Out of the books we read in this class, Life After Life is one of those precious few whose endings are not really there. But it is. But it isn’t. It’s a complicated ending, and one that fits exactly within the conventions of the novel. Not very many stories can be told about one woman’s unnatural ability to die and live the same life with different choices, especially when one of those timelines diverges from befriending Hitler to killing him.
Ursula Beresford Todd was born and died immediately. She was born and lived. She drowned and almost drowned. She was shot, blown apart by bombs, crushed by debris, shot Hitler, and so much more. How does one bring a story filled with so many different lives and experiences to a sensible close?
Well, you don’t. Not really.
The final chapter brings it back full circle. Between every death of one Ursula and the birth of another, the book doubles back to the day of her birth, as a chapter titled “Snow”. Each of the other characters experience the day of her birth in a different way, and each rebirth brings a different perspective. As the novel progresses, more experiences come to light on that fateful night when the girl who cannot die just once was born. The final “Snow” chapter simply recounts a final perspective of the adults, and then the novel is over.
There is no real explanation of how Ursula can relive her life and choose differently, no way that she can remember her past mistakes, and no final revelation on how this strange collection of lives can come together. There’s no single wrap-up, no final life where she lives until she’s 100, or uses her power and knowledge to enlighten her children. It just ends with the beginning, and doesn’t add another story to the collection.

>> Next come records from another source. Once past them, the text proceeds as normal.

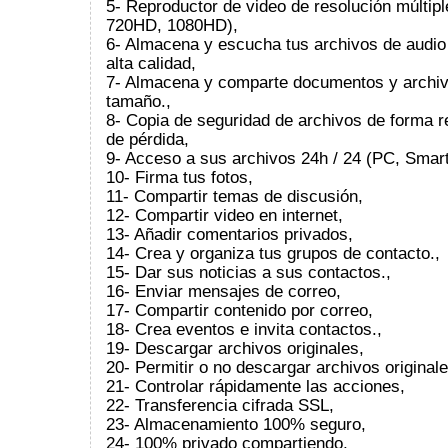
5- Reproductor de video de resolución múltipl
720HD, 1080HD),
6- Almacena y escucha tus archivos de audio
alta calidad,
7- Almacena y comparte documentos y archiv
tamaño.,
8- Copia de seguridad de archivos de forma 
de pérdida,
9- Acceso a sus archivos 24h / 24 (PC, Smart
10- Firma tus fotos,
11- Compartir temas de discusión,
12- Compartir video en internet,
13- Añadir comentarios privados,
14- Crea y organiza tus grupos de contacto.,
15- Dar sus noticias a sus contactos.,
16- Enviar mensajes de correo,
17- Compartir contenido por correo,
18- Crea eventos e invita contactos.,
19- Descargar archivos originales,
20- Permitir o no descargar archivos originale
21- Controlar rápidamente las acciones,
22- Transferencia cifrada SSL,
23- Almacenamiento 100% seguro,
24- 100% privado compartiendo,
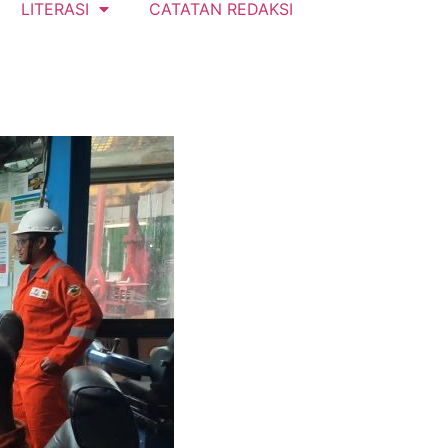
LITERASI
CATATAN REDAKSI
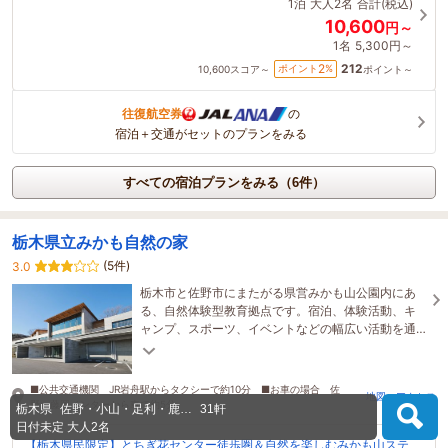
1泊
大人2名
合計(税込)
10,600
円～
1名
5,300円～
212
2
ポイント
%
10,600
スコア～
ポイント～
往復航空券
の
宿泊＋交通がセットのプランをみる
すべての宿泊プランをみる（6件）
栃木県立みかも自然の家
(5件)
3.0
栃木市と佐野市にまたがる県営みかも山公園内にあ
る、自然体験型教育拠点です。宿泊、体験活動、キ
ャンプ、スポーツ、イベントなどの幅広い活動を通
して、地域を学び、地域を楽しむことができます。
■公共交通機関 JR岩舟駅からタクシーで約10分 ■お車の場合 佐
地図・アクセス
野・藤岡インターから車で約5分
栃木県
佐野・小山・足利・鹿…
31軒
日付未定
大人2名
【栃木県民限定】とちぎ花センター徒歩圏＆自然を楽しむみかも山ステ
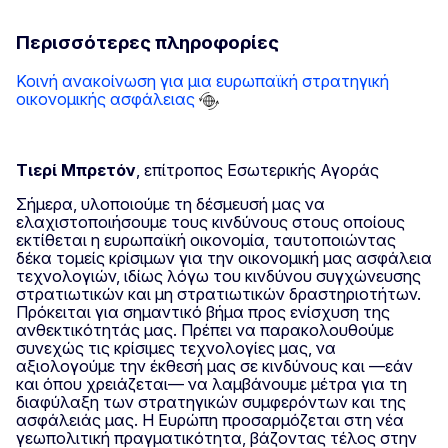
Περισσότερες πληροφορίες
Κοινή ανακοίνωση για μια ευρωπαϊκή στρατηγική
οικονομικής ασφάλειας
Τιερί Μπρετόν
, επίτροπος Εσωτερικής Αγοράς
Σήμερα, υλοποιούμε τη δέσμευσή μας να
ελαχιστοποιήσουμε τους κινδύνους στους οποίους
εκτίθεται η ευρωπαϊκή οικονομία, ταυτοποιώντας
δέκα τομείς κρίσιμων για την οικονομική μας ασφάλεια
τεχνολογιών, ιδίως λόγω του κινδύνου συγχώνευσης
στρατιωτικών και μη στρατιωτικών δραστηριοτήτων.
Πρόκειται για σημαντικό βήμα προς ενίσχυση της
ανθεκτικότητάς μας. Πρέπει να παρακολουθούμε
συνεχώς τις κρίσιμες τεχνολογίες μας, να
αξιολογούμε την έκθεσή μας σε κινδύνους και —εάν
και όπου χρειάζεται— να λαμβάνουμε μέτρα για τη
διαφύλαξη των στρατηγικών συμφερόντων και της
ασφάλειάς μας. Η Ευρώπη προσαρμόζεται στη νέα
γεωπολιτική πραγματικότητα, βάζοντας τέλος στην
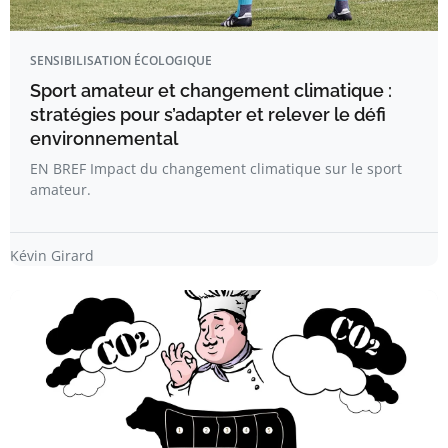
SENSIBILISATION ÉCOLOGIQUE
Sport amateur et changement climatique :
stratégies pour s’adapter et relever le défi
environnemental
EN BREF Impact du changement climatique sur le sport
amateur.
Kévin Girard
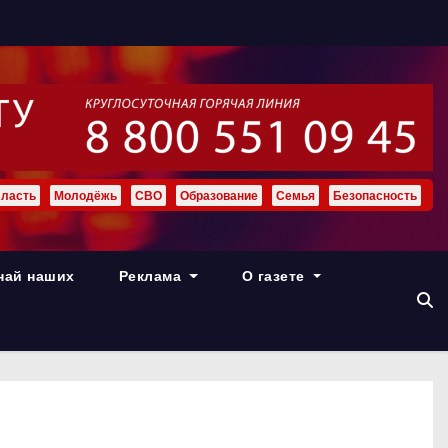
ласть
Молодёжь
СВО
Образование
Семья
Безопасность
най наших
Реклама
О газете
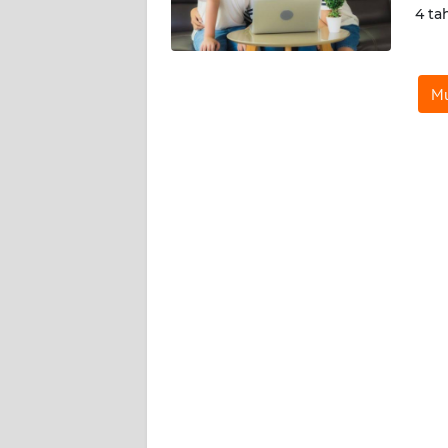
4 ta
TENTANG
KAMI
Mu
PEDOMAN
MEDIA
SIBER
REDAKSI
KARIR
DISCLAIMER
Wahana
News
Regional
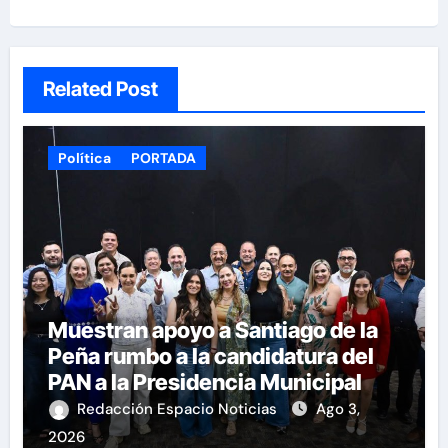
Related Post
Política
PORTADA
Muestran apoyo a Santiago de la
Peña rumbo a la candidatura del
PAN a la Presidencia Municipal
Redacción Espacio Noticias
Ago 3,
2026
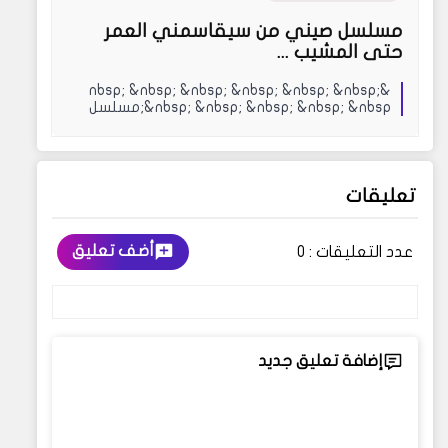
مسلسل صيني من سيقاسمني العمر
حتى المشيب ...
&nbsp; &nbsp; &nbsp; &nbsp; &nbsp; &nbsp;
&nbsp; &nbsp; &nbsp; &nbsp; &nbsp;مسلسل
صيني&nbsp;م...
تعليقات
أضف تعليق
عدد التعليقات :
0
إضافة تعليق جديد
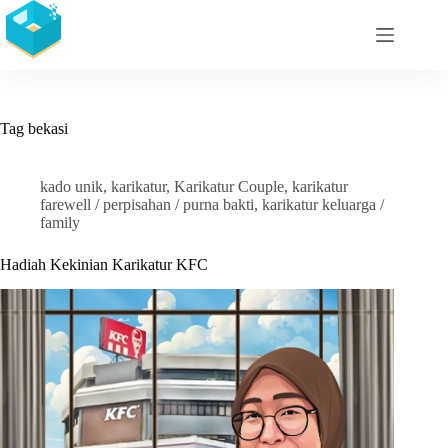
Skip
to
content
Tag
bekasi
kado unik
,
karikatur
,
Karikatur Couple
,
karikatur
farewell / perpisahan / purna bakti
,
karikatur keluarga /
family
Hadiah Kekinian Karikatur KFC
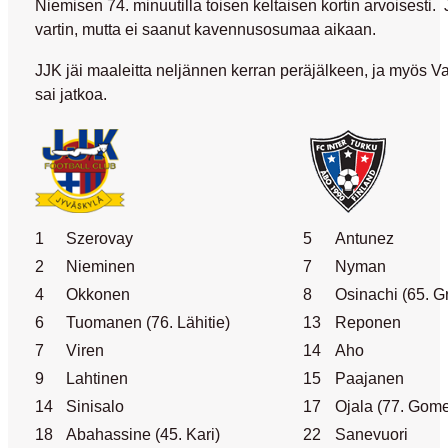
Niemisen 74. minuutilla toisen keltaisen kortin arvoisesti. 
vartin, mutta ei saanut kavennusosumaa aikaan.
JJK jäi maaleitta neljännen kerran peräjälkeen, ja myös V
sai jatkoa.
1
Szerovay
5
Antunez
2
Nieminen
7
Nyman
4
Okkonen
8
Osinachi (65. Gr
6
Tuomanen (76. Lähitie)
13
Reponen
7
Viren
14
Aho
9
Lahtinen
15
Paajanen
14
Sinisalo
17
Ojala (77. Gome
18
Abahassine (45. Kari)
22
Sanevuori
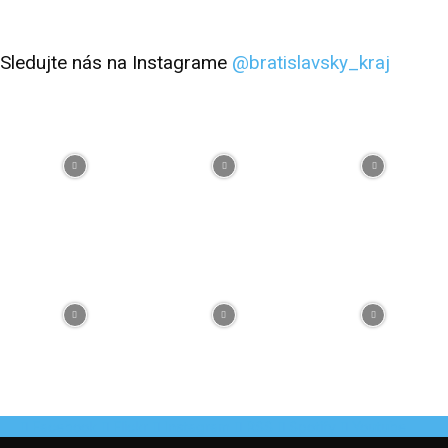
Sledujte nás na Instagrame
@bratislavsky_kraj
Facebook
Flickr
Instagram
RSS
Spotify
Youtube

And that is really the only way it could have ended. If any other life could have been lead, then Ursula would never ever be free from her cycle, and we would never have a true sense of closure for her. If that was simply the end of the choices that she could have made, then it would cut the story off too neatly. But instead, Kate Atkinson leaves it with her birth,neither confirming her first death nor implying that she will live on another time. Ursula’s story ends in the muddled middle ground of her birth: an uncertain side road of time, where nothing moves and yet where nothing has ended. Her life is fulfilled and empty, beginning and ending, all at once.
So why in the world would you definitively end Ursula’s tale, when it endlessly starts over and stops? The world of the story exists in that liminal space between life and death, and Atkinson’s choice to not define an ending by convention means strands the story within the potentiality of a thousand other lines of adventure.
And what better way to end than without a true ending.